Start of DATA

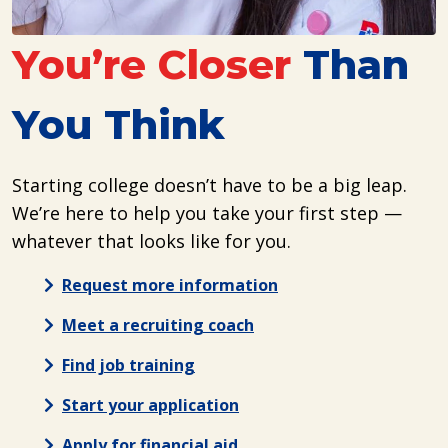
You’re Closer
Than
You Think
Starting college doesn’t have to be a big leap.
We’re here to help you take your first step —
whatever that looks like for you.
Request more information
Meet a recruiting coach
Find job training
Start your application
Apply for financial aid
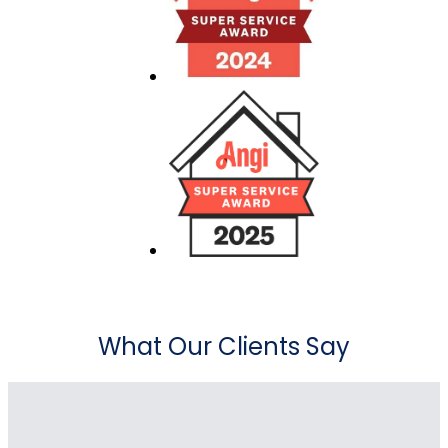
What Our Clients Say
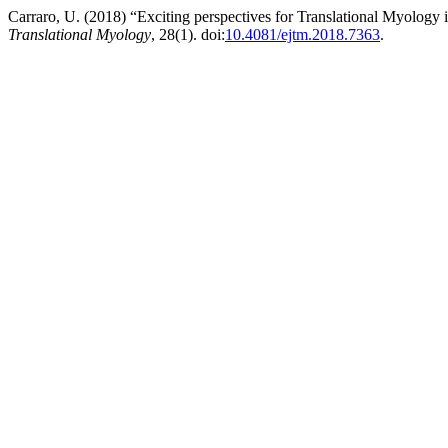
Carraro, U. (2018) “Exciting perspectives for Translational Myology
Translational Myology
, 28(1). doi:
10.4081/ejtm.2018.7363
.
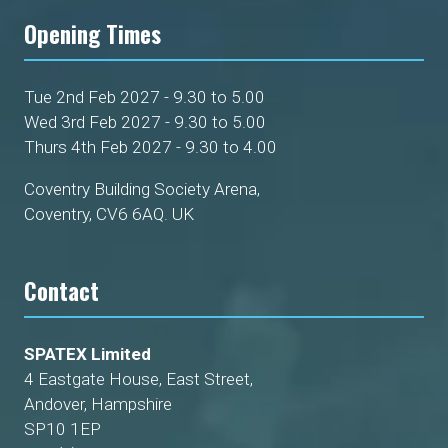
Opening Times
Tue 2nd Feb 2027 - 9.30 to 5.00
Wed 3rd Feb 2027 - 9.30 to 5.00
Thurs 4th Feb 2027 - 9.30 to 4.00
Coventry Building Society Arena,
Coventry, CV6 6AQ. UK
Contact
SPATEX Limited
4 Eastgate House, East Street,
Andover, Hampshire
SP10 1EP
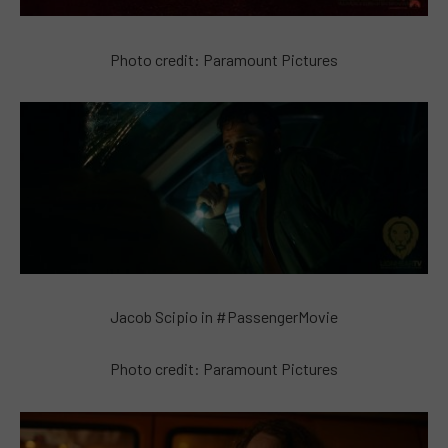
Photo credit: Paramount Pictures
Jacob Scipio in #PassengerMovie
Photo credit: Paramount Pictures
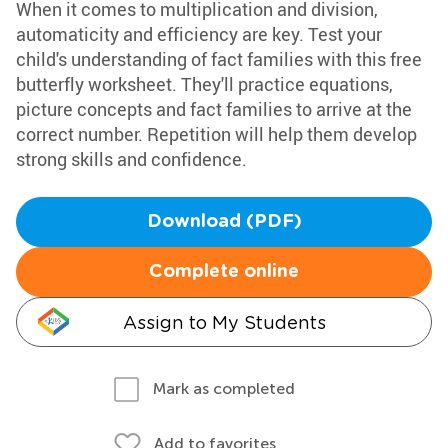
When it comes to multiplication and division,
automaticity and efficiency are key. Test your
child's understanding of fact families with this free
butterfly worksheet. They'll practice equations,
picture concepts and fact families to arrive at the
correct number. Repetition will help them develop
strong skills and confidence.
Download (PDF)
Complete online
Assign to My Students
Mark as completed
Add to favorites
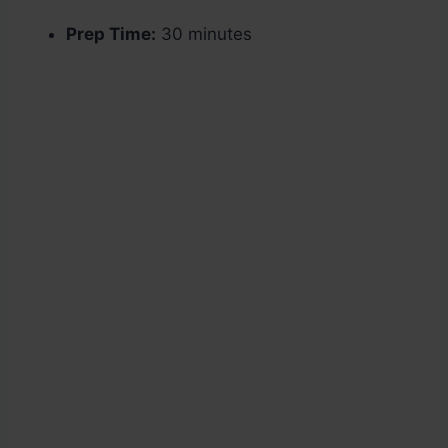
Prep Time:
30 minutes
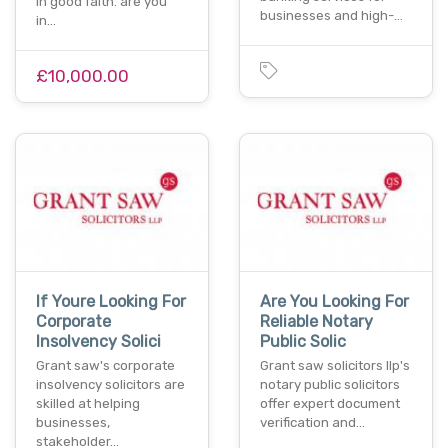
in good faith. are you
businesses and high-…
in…
£10,000.00
If Youre Looking For
Are You Looking For
Corporate
Reliable Notary
Insolvency Solici
Public Solic
Grant saw's corporate
Grant saw solicitors llp's
insolvency solicitors are
notary public solicitors
skilled at helping
offer expert document
businesses,
verification and…
stakeholder…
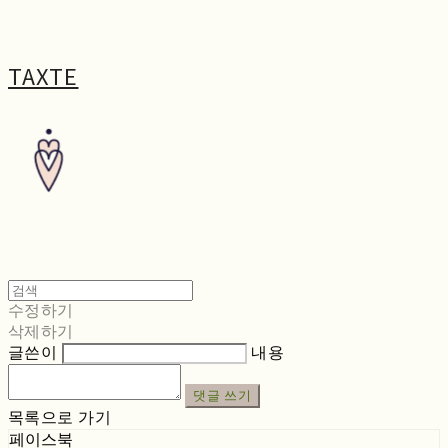
TAXTE
수정하기
삭제하기
글쓴이
내용
댓글 쓰기
목록으로 가기
페이스북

End of DATA

Read through the data and copy every line where "solicitors" shows up.

Grant saw solicitors llp's
insolvency solicitors are
notary public solicitors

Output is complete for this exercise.